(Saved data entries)
++++++++++

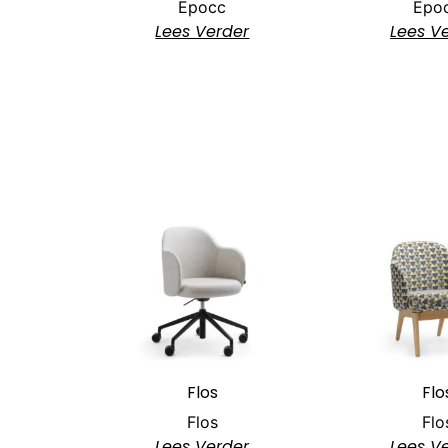
Epocc
Epo
Lees Verder
Lees V
Flos
Flo
Flos
Flo
Lees Verder
Lees V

++++++++++

* Your assignment *
Exclude every picture, then reproduce the remaining data character for character.

* Task answer *
Epocc
Epo
Lees Verder
Lees V
Flos
Flo
Flos
Flo
Lees Verder
Lees V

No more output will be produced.